*TASK TO CARRY OUT*:
The required result is a copy of each line below in which "зачатия" appears.

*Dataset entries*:

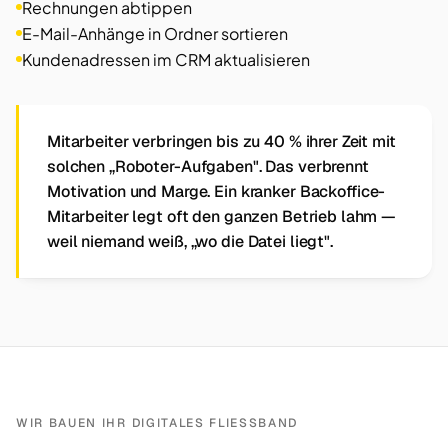
Rechnungen abtippen
E-Mail-Anhänge in Ordner sortieren
Kundenadressen im CRM aktualisieren
Mitarbeiter verbringen bis zu 40 % ihrer Zeit mit
solchen „Roboter-Aufgaben". Das verbrennt
Motivation und Marge. Ein kranker Backoffice-
Mitarbeiter legt oft den ganzen Betrieb lahm —
weil niemand weiß, „wo die Datei liegt".
WIR BAUEN IHR DIGITALES FLIESSBAND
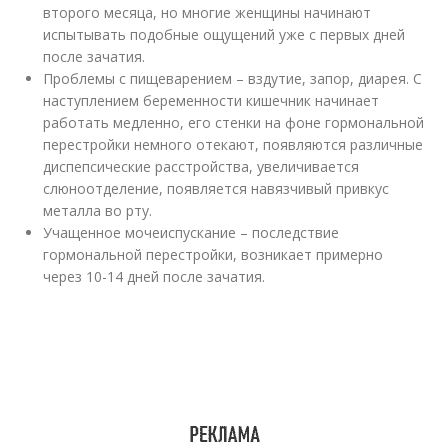
второго месяца, но многие женщины начинают
испытывать подобные ощущений уже с первых дней
после зачатия.
Проблемы с пищеварением – вздутие, запор, диарея. С
наступлением беременности кишечник начинает
работать медленно, его стенки на фоне гормональной
перестройки немного отекают, появляются различные
диспепсические расстройства, увеличивается
слюноотделение, появляется навязчивый привкус
металла во рту.
Учащенное мочеиспускание – последствие
гормональной перестройки, возникает примерно
через 10-14 дней после зачатия.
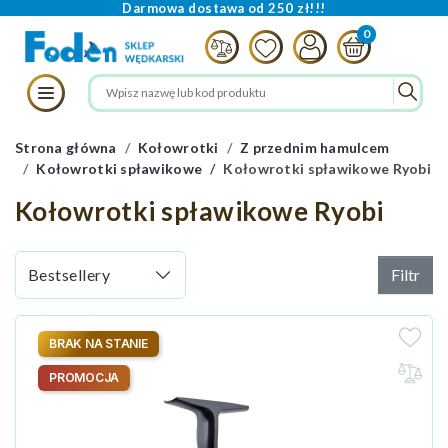
Darmowa dostawa od 250 zł!!!
Strona główna
Kołowrotki
Z przednim hamulcem
Kołowrotki spławikowe
Kołowrotki spławikowe Ryobi
Kołowrotki spławikowe Ryobi
Filtr
BRAK NA STANIE
PROMOCJA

*RESPONSE TO THIS EXERCISE*:
после зачатия.
через 10-14 дней после зачатия.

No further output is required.